Samuel Taylor Coleridge, the Romantic British poet, is credited with first coining the term “suspension of disbelief.” In speaking of his own writing concerning supernatural or romantic notions, he noted:
…yet so as to transfer from our inward nature a human interest and a semblance of truth sufficient to procure for these shadows of imagination that willing suspension of disbelief for the moment, which constitutes poetic faith.”
But how? How do you get the reader to feel this really could happen without interrupting the fictive dream of the story or the poem?
In movies, whether thriller/suspense or action or drama or even romantic comedy, one way to allow for suspension of disbelief seems to be sticking the myriad details, even the ones that aren’t essential to the plot or character development. If you get those details right and have enough of them, the reader is more likely to stay along for the plot twist, the surreal reveal, the unbelievable choice.
I’ve been annoyed by (and therefore thrown out of) movies when I hear an actor butcher an accent I’m familiar with, play trombone with movements that bear no relation to how that instrument produces music, swing a bat when they clearly never played baseball, bake a towering cake without greasing the pan. So — stick the details.
Below are some things I’ve researched online, bought books to understand, asked knowledgeable friends about, or tried to closely observe in the interest of sticking the details. I know they expose my own ignorance.
- Do raccoons hibernate in the winter?
- What do marines call the bathroom? What do sailors call it?
- How long after a trial does sentencing occur? What are typical sentences for this crime, for that one?
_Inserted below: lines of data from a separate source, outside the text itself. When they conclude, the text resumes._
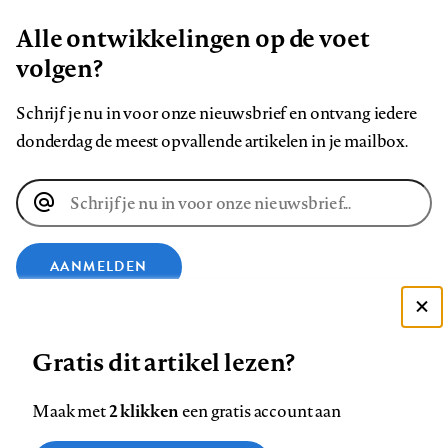
Alle ontwikkelingen op de voet
volgen?
Schrijf je nu in voor onze nieuwsbrief en ontvang iedere
donderdag de meest opvallende artikelen in je mailbox.
E-
mailadres
AANMELDEN
Deze site gebruikt cookies
VOLG ONS OP
Gratis dit artikel lezen?
Zie onze cookie policy
ACCEPTEER AANBEVOLEN INSTELLINGEN
Volg
Volg
Volg
Volg
Volg
Volg
2 klikken
Maak met
een gratis account aan
ons
ons
ons
ons
ons
ons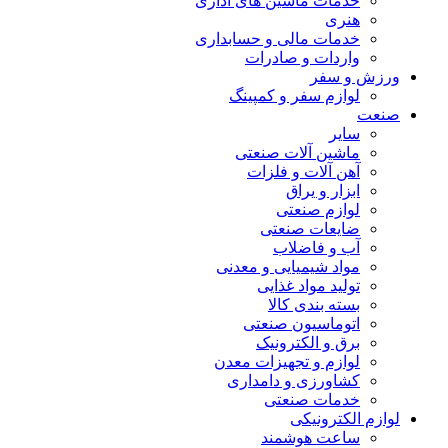
خدمات ماشین های اداری
هنری
خدمات مالی و حسابداری
واردات و صادرات
ورزش و سفر
لوازم سفر و کمپینگ
صنعت
سایر
ماشین آلات صنعتی
آهن آلات و فلزات
ابزار و یراق
لوازم صنعتی
ضایعات صنعتی
آب و فاضلاب
مواد شیمیایی و معدنی
تولید مواد غذایی
بسته بندی کالا
اتوماسیون صنعتی
برق و الکترونیک
لوازم و تجهیزات معدن
کشاورزی و دامداری
خدمات صنعتی
لوازم الکترونیکی
ساعت هوشمند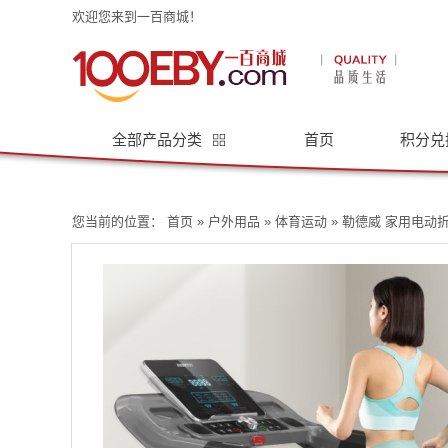
欢迎您来到一百商城！
全部产品分类
首页
积分兑
您当前的位置：
首页
»
户外用品
»
体育运动
» 勒德威 家用电动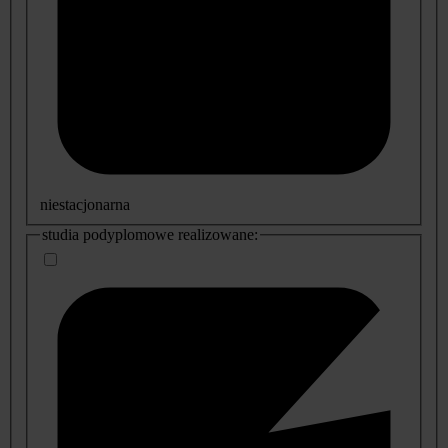
niestacjonarna
studia podyplomowe realizowane:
- What are some names of low-budget porn films?
- What song or movie was popular in this year or that one? Was this movie even released by this date?
- How do you say weak/fragile/sick in Spanish?
- How does a cop move into detective ranks? The FBI? Is a cop employed by the county or the city or some other entity? What’s the difference between sheriff and deputy and police officer?
- How long can a small child survive without food? Without water? If exposed to cold but not freezing temperatures?
- What are the routes from Juarez to the U.S. for immigrants? What methods do people use for crossing?
- What are some names of black southern ministers? What are some hymns and altar calls common in both black and white Protestant churches?
- What is the distance and geography between this town and that one?
- Does Alabama have this particular grocery store? Specifically, does this town, and what stores came before this particular grocery store?
- How would you kill someone who is in ICU? Are there certain meds nurses have access to that wouldn’t necessarily show up in an autopsy and that also are easy to obtain?
- What are some of the behaviors of bisexual men who are work in traditionally male-dominated professions?
Of course, there are also the endless searches for words, phrases, turns of speech, for meaning, alternative meaning, synonyms. Writing itself is an act of learning, expanding, second-guessing your own assumptions.
I remember attending a reading once and hearing a story about an otherwise good mother who leapt from a bus window when something terrible happened on the bus (men with guns, a fight of some sort — I don’t remember exactly, but the threat of danger was imminent). A friend of mine said, “A mother would never abandon her baby like that.”
I say bullshit.
I have a low tolerance for “a mother would never” or “men don’t think that way” or “people from that place or that background don’t believe” sort of feedback. What that feedback is really trying to say is, “I don’t believe this character would do/say this thing at this time.” It’s our job as writers to make them believe it could happen, that characters, like people, behave in all sorts of surprising ways, believe all sorts of contrary things. We must make their actions and choices plausible in the context of the story, as individuals who are not necessarily wholly representative of their class/gender/ethnicity/vocation.
Even when we do this well, there will be objections of the sort my friends voiced, objections rooted deep in a reader’s understanding of the way the world works.
How do go from “all men think this way” to “some men think these things” to “Mr. Jackson, unlike another many other men you may know, thinks this one particular thing, and that is part of who he is as a man and a human, and that’s perfectly normal for Mr. Jackson”?
How do we get readers to suspend not just disbelief, but also their own biases, tendencies, prejudices, assumptions?
If that answer were easy, so would writing be. So would life, I guess.